PROBLEM DESCRIPTION:
Report how many lines of the records below include the word "name". Give nothing but the number.

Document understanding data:

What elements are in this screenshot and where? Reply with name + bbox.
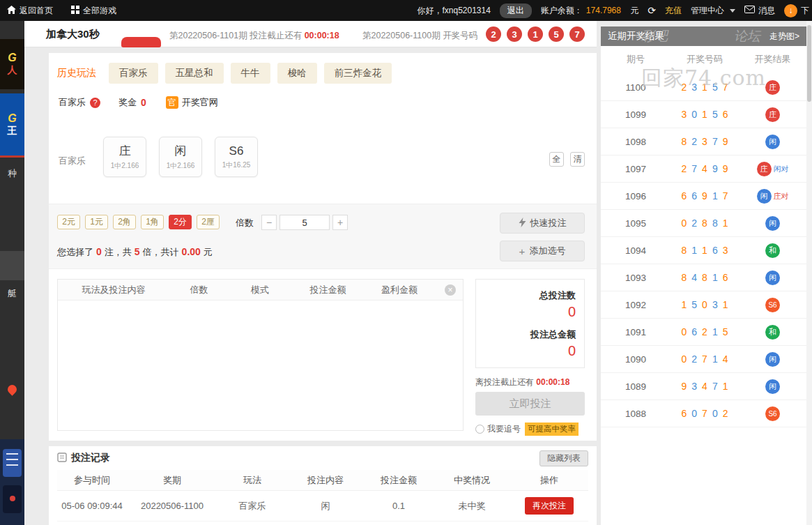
chase-number-row: 我要追号 可提高中奖率	[475, 423, 579, 436]
countdown-timer: 00:00:18	[305, 31, 339, 40]
sidebar-bottom-tile-2[interactable]	[3, 485, 22, 513]
play-tab[interactable]: 牛牛	[231, 63, 270, 84]
result-digit: 7	[723, 190, 728, 201]
all-games-link[interactable]: 全部游戏	[71, 5, 116, 17]
bet-summary-box: 总投注数 0 投注总金额 0	[475, 279, 585, 368]
scrollbar-thumb[interactable]	[807, 25, 811, 102]
top-navbar: 返回首页 全部游戏 你好，fxnq5201314 退出 账户余额：174.796…	[0, 0, 812, 21]
download-label: 下	[801, 5, 809, 17]
sidebar-game-banner-1[interactable]: G 人	[0, 39, 24, 89]
play-tab[interactable]: 前三炸金花	[324, 63, 392, 84]
result-issue: 1095	[601, 218, 671, 229]
result-row: 109002714闲	[601, 346, 806, 373]
amount-chip[interactable]: 2元	[57, 215, 80, 229]
chase-checkbox[interactable]	[475, 425, 484, 434]
rebet-button[interactable]: 再次投注	[525, 497, 574, 515]
result-digits: 06215	[671, 326, 739, 337]
logout-button[interactable]: 退出	[500, 3, 532, 18]
result-digit: 9	[723, 136, 728, 147]
select-all-button[interactable]: 全	[549, 152, 564, 167]
result-digit: 5	[723, 326, 728, 337]
quick-bet-button[interactable]: 快速投注	[500, 213, 585, 234]
clear-button[interactable]: 清	[570, 152, 585, 167]
sidebar-menu-item-2[interactable]: 艇	[0, 287, 24, 300]
result-digit: 6	[712, 245, 718, 256]
refresh-balance-icon[interactable]: ⟳	[648, 5, 656, 16]
result-digit: 9	[712, 163, 718, 174]
sidebar-bottom	[0, 439, 24, 525]
play-tab[interactable]: 五星总和	[165, 63, 224, 84]
result-digit: 1	[702, 245, 707, 256]
amount-chip[interactable]: 2厘	[197, 215, 220, 229]
trend-chart-link[interactable]: 走势图>	[769, 31, 799, 43]
messages-link[interactable]: 消息	[744, 5, 775, 17]
result-digit: 7	[712, 136, 718, 147]
hide-list-button[interactable]: 隐藏列表	[539, 450, 588, 466]
result-cell: 庄	[739, 107, 806, 122]
result-digit: 3	[682, 109, 687, 120]
messages-label: 消息	[758, 5, 775, 17]
play-tab[interactable]: 梭哈	[277, 63, 317, 84]
sidebar-menu-item-1[interactable]: 种	[0, 167, 24, 180]
result-issue: 1097	[601, 164, 671, 174]
result-digit: 3	[712, 299, 718, 310]
results-rows: 110023157庄109930156庄109882379闲109727499庄…	[601, 74, 806, 427]
active-tab-indicator[interactable]	[121, 37, 161, 47]
bet-option-odds: 1中2.166	[111, 161, 139, 171]
bet-option-odds: 1中2.166	[167, 161, 195, 171]
bet-option[interactable]: 庄1中2.166	[103, 137, 146, 177]
add-selection-button[interactable]: + 添加选号	[500, 241, 585, 261]
multiplier-plus-button[interactable]: +	[332, 215, 348, 230]
recharge-link[interactable]: 充值	[665, 5, 682, 17]
amount-bar: 2元1元2角1角2分2厘 倍数 − + 快速投注 您选择了0注，共5倍，共计0.…	[49, 204, 597, 269]
download-link[interactable]: ↓ 下	[784, 4, 809, 17]
results-header-bar: 近期开奖结果 彩吧 论坛 走势图>	[601, 26, 806, 46]
result-digit: 1	[691, 245, 697, 256]
play-tab[interactable]: 百家乐	[109, 63, 158, 84]
result-digit: 1	[723, 381, 728, 392]
result-digit: 1	[682, 299, 687, 310]
close-icon[interactable]: ×	[445, 284, 456, 296]
bet-options: 庄1中2.166闲1中2.166S61中16.25	[103, 137, 258, 177]
bet-option[interactable]: S61中16.25	[215, 137, 258, 177]
official-site-link[interactable]: 开奖官网	[182, 96, 218, 109]
record-amount: 0.1	[364, 501, 434, 511]
result-badge: 和	[765, 325, 780, 340]
result-digit: 3	[691, 381, 697, 392]
current-issue: 第20220506-1101期	[169, 31, 247, 40]
result-ball: 7	[569, 26, 585, 42]
bet-table-header-cell: 模式	[229, 284, 291, 296]
play-tabs-row: 历史玩法 百家乐五星总和牛牛梭哈前三炸金花	[57, 63, 399, 84]
amount-chip[interactable]: 1角	[141, 215, 164, 229]
bet-option-name: 闲	[175, 143, 187, 159]
bet-slip-header: 玩法及投注内容倍数模式投注金额盈利金额 ×	[58, 280, 463, 300]
result-digit: 4	[702, 163, 707, 174]
result-cell: 庄闲对	[739, 162, 806, 176]
history-plays-tab[interactable]: 历史玩法	[57, 67, 96, 79]
result-issue: 1094	[601, 245, 671, 256]
result-issue: 1093	[601, 273, 671, 283]
amount-chip[interactable]: 2分	[169, 215, 192, 229]
bet-table-header-cell: 倍数	[169, 284, 229, 296]
total-amount-value: 0	[476, 343, 576, 359]
multiplier-input[interactable]	[279, 215, 330, 230]
result-badge: S6	[765, 298, 780, 312]
amount-chip[interactable]: 2角	[113, 215, 136, 229]
record-result: 未中奖	[434, 500, 510, 512]
result-cell: 闲庄对	[739, 189, 806, 204]
sidebar-game-banner-2[interactable]: G 王	[0, 93, 24, 158]
vertical-scrollbar[interactable]	[806, 21, 812, 525]
admin-center-menu[interactable]: 管理中心	[691, 5, 735, 17]
result-issue: 1099	[601, 109, 671, 120]
multiplier-minus-button[interactable]: −	[261, 215, 277, 230]
amount-chip[interactable]: 1元	[85, 215, 108, 229]
balance-unit: 元	[630, 5, 638, 17]
game-header: 加拿大30秒 第20220506-1101期 投注截止还有 00:00:18 第…	[24, 21, 597, 47]
help-icon[interactable]: ?	[90, 98, 100, 108]
records-icon	[57, 452, 67, 464]
envelope-icon	[744, 6, 755, 15]
bet-option[interactable]: 闲1中2.166	[159, 137, 202, 177]
sidebar-bottom-tile-1[interactable]	[3, 449, 22, 477]
bet-now-button[interactable]: 立即投注	[475, 392, 585, 416]
home-link[interactable]: 返回首页	[7, 5, 53, 17]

TASK RESPONSE:
2